What’s the reality check?

We can clearly see the potential of tools like ChatGPT & CoPilot to create efficiencies that reshape the venture-building ecosystem. But how much of that future is already here? There won’t be a single moment or single tool that drives this impact. Rather, we should expect a steady increase in the proficient use of intelligence-tools, as they mature into business-as-usual reliability and productivity.

How can you be sure this impact is really occurring? As someone who likes to see data, the burn rate of ventures should be a good place to look. If we expect teams to get really good at using the power of Generative AI next year, then the industry surveys for 2024 should show that median burn rates are starting to shrink - even beyond what VCs have pushed for post-2021.

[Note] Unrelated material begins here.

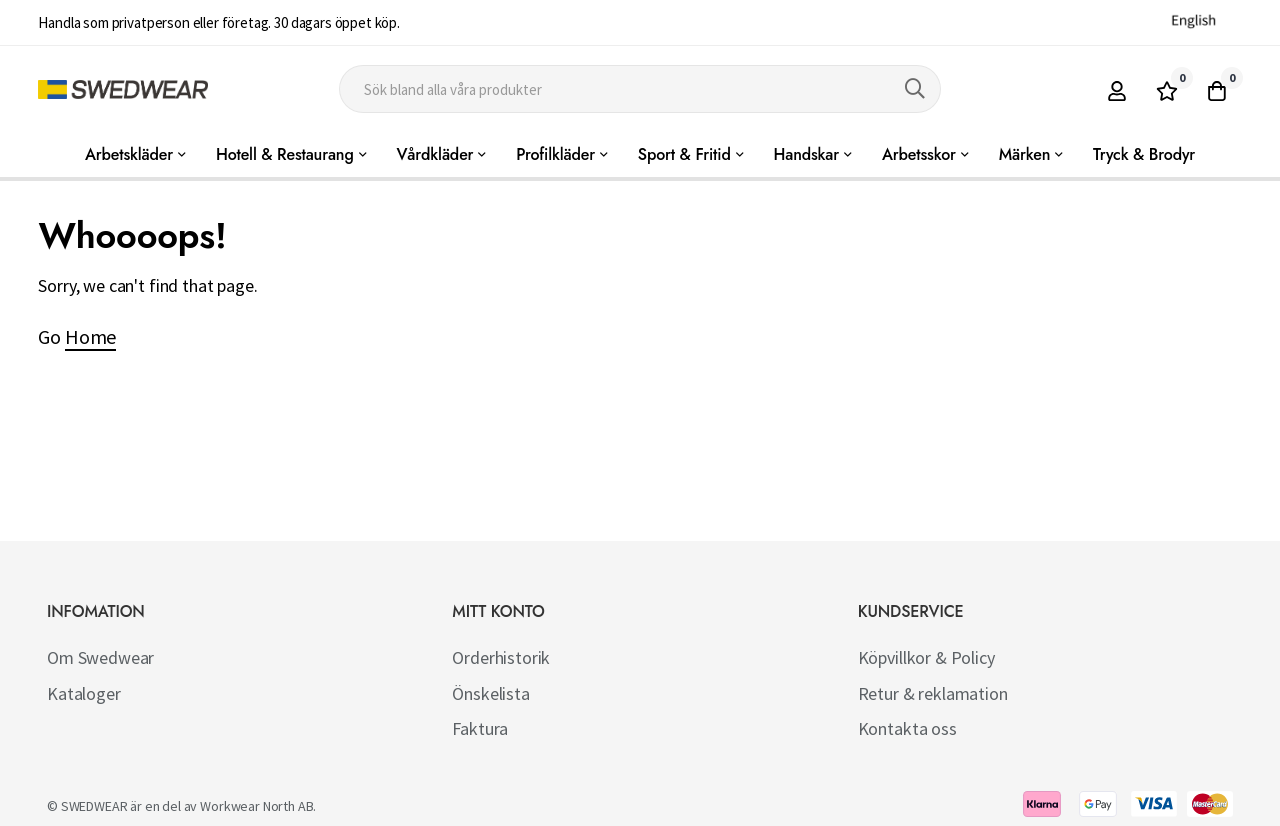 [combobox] (640, 89)
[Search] (915, 89)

Generative AI will make it easier than ever to start and thrive in the startup ecosystem. It will create a new wave of founders, and enable new categories of ventures and innovation. It will also reshape commercial venture building and the organizations we build for it. In the coming years, Generative AI is poised to revolutionize the startup landscape, ushering in a new wave of founders and reshaping the very foundations of venture building. With its potential to reduce costs, mitigate risks, and empower a broader spectrum of entrepreneurs, it's clear that the future of innovation will be driven by intelligence-as-a-tool, making the startup ecosystem more inclusive, dynamic, and accessible, but also a lot less capital-intensive than ever before.